I think you need to say how many they fixed.... facts not hearsay please?

Beyond that - send it back for replacement.


----------



## Warbow (Apr 18, 2006)

hooktonboy said:


> Beyond that - send it back for replacement.


And consider the Uukha. The metal dovetail makes much more sense. The CF dovetail looks to be just asking for problems.


----------



## ryan b. (Sep 1, 2005)

the win/win rcx-100 is the same weight as the uukha lite (and hoyt horizon for what its worth) and also uses a metal dove tail.

i think border fixed one FB and it took a ton of time and money (turned out great though from the pics i recall seeing) and werent up to doing it again.


----------



## dschonbrun (Nov 14, 2012)

If Brand New, don't touch it... just call Lancaster and get an RMA. Seems to be a manufacturer's defect. Carbon Fiber, if made properly shouldn't crack and chip that way; there may have been some voids.


----------



## Vittorio (Jul 17, 2003)

Fiberbow is an expensive riser and its very low weight (just over 600 grams) comes in exchange of some choices at limit of present technology, like the dovetail in the carbon and the slim aluminum bolts. But you can adjust the riser to your needs by diffeent ways. 
Not many know for instance that factory can provide as option special eccentric stainless steel bolts with 5/16 threaded hole to replace the original aluminum bolts. Using them you can get a very nice balance of the riser, as they add 26 gr on top and on bottom of the riser, that looks nothing but really changes the feeling of the riser. Not last, said special bolts can accept dedicated Satinless steel bare Bow weight that perfectly fit over them, adding 165 gr to the bow. Good for hunting or Bare Bow shooting.

I have discussed several times with designer his choice of the dovetail in the carbon, but he said me that making an aluminum dovetail insert is easy in molded carbon fiber+epoxi risers, but in the FB carbon fiber mesh based pocket structure means to make it weaker than now.


----------



## Warbow (Apr 18, 2006)

Vittorio said:


> I have discussed several times with designer his choice of the dovetail in the carbon, but he said me that making an aluminum dovetail insert is easy in molded carbon fiber+epoxi risers, but in the FB carbon fiber mesh based pocket structure means to make it weaker than now.


Sounds like the all carbon dovetail was something that made you wonder about its strength and durability. I"m not a mechanical engineer, so I don't have a good knowlege of all the strengths and weaknesses of CF, and intution can give false results. Did the designer say what the comparative strength of a CF dovtail was versus an aluminum one? Not the strength of trying to meld aluminum to CF, but the independent strength? How much does the apparent brittleness of the CF dovetail affect the strength? Or is that just a manufactoring defect? :dontknow: That the dovetail in the photo is cracked could be from either or both issues.


----------



## DWAA Archer (Oct 14, 2011)

hooktonboy said:


> I think you need to say how many they fixed.... facts not hearsay please?
> 
> Beyond that - send it back for replacement.

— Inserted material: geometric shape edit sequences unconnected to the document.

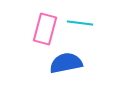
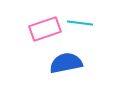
pink rectangle: rotated 56 degrees clockwise
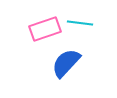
blue semicircle: rotated 36 degrees counterclockwise
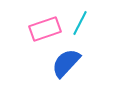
cyan line: rotated 70 degrees counterclockwise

Talk to Sid at Border Bows if you want facts.


----------



## hooktonboy (Nov 21, 2007)

DWAA Archer said:


> Talk to Sid at Border Bows if you want facts.


LOL! Great answer...

Ryan.B has read the same stuff as me then. I read it that they fixed one - although I also recall it wasn't for damage that looked anything like that - it was more about an alignment issue. And the modification did look a very high-quality job.

It seemed to me that you were implying it was huge numbers... and it clearly wasn't.

The OPs photo looks like a manuf fault - never seen an FB look like that before. Getting it replaced is the key thing... every manuf seems to have the occasional problem.


----------



## rick11743 (Sep 20, 2010)

hooktonboy said:


> The OPs photo looks like a manuf fault - never seen an FB look like that before. Getting it replaced is the key thing... every manuf seems to have the occasional problem.


Depends on the penalty for the occasional problem. If the riser fails at the limb pocket at full draw, the result could be serous injury. I would not be comfortable of replacing this riser with another one of the same construction.


----------



## Vittorio (Jul 17, 2003)

As clearly visible by pictures, the breaking is inside the pocket area so is not effecting at all the structure or the safety of the riser. It could happen because of bolt too much unloaded, very low/wrong brace height on very recurve limbs, string break, improper pulling out or forcing in of the limbs, or by manufacturing defect because of bad glueing of the fiber layers in those areas. The fact that it happened on BOTH pockets at the same time let me think to improper use rather than defect, as it should be quite strange to have same defect on same areas on both pockets of same riser. Anyhow, everything can happen, so better buyer to return it asking for replacement and manufacturer making an analysis on it. Curious to know what limbs have been used on this riser, what string lenght and what brace height.


----------



## DK Lieu (Apr 6, 2011)

Woven carbon composites have very good structural properties, but their properties are also very anisotropic (dependent on direction). The material is strongest and stiffest in the direction of the fibers. Material is not so strong in the direction perpendicular to the woven fibers, since there are no fibers to reinforce that direction. Essentially, the only thing holding the layers together is the resin. This is not necessarily a bad thing, if stresses are not extraordinarily high in that direction. In the dovetail slot area of the riser, only compressive stresses should exist during normal use of the bow. From the photos, which show voids and cracks between layers, it appears that the failure was compressive in nature between the layers. This is rather surprising, since the material should have been strong enough survive the expected compressive stresses in normal use. My best guess is that the failure was due to a manufacturing or process defect, such as a void in the resin or a wrinkle in the weave, and not a design defect. Perhaps the manufacturer is having difficulty saturating the fibers in that area during the fabrication process. In any event, the part is unacceptable, and I would just send it back and ask for a replacement. Putting the dovetail groove directly into the carbon does not appeal to me. Essentially this arrangement exposes the ends of the carbon fibers to wear (from the steel dovetail in the limbs), and carbon composites typically do not do well in this situation. Eventually the fibers will start to fray. Since I assemble and disassemble my bow every time I use it, I prefer a nice steel receiver for the dovetail groove in my riser. If the bow is left assembled most of the time, it probably doesn't make much difference.


----------



## DWAA Archer (Oct 14, 2011)

hooktonboy said:


> LOL! Great answer...
> 
> Ryan.B has read the same stuff as me then. I read it that they fixed one - although I also recall it wasn't for damage that looked anything like that - it was more about an alignment issue. And the modification did look a very high-quality job.
> 
> ...


Well I had a look around online for fiberbow. Sid has fixed 9 So far I don't how many he has turned away also looking at the dates of some of the posts on various forums there has been problems with this type of riser going back to 2005 we are at the end of 2012 and still people are having problems.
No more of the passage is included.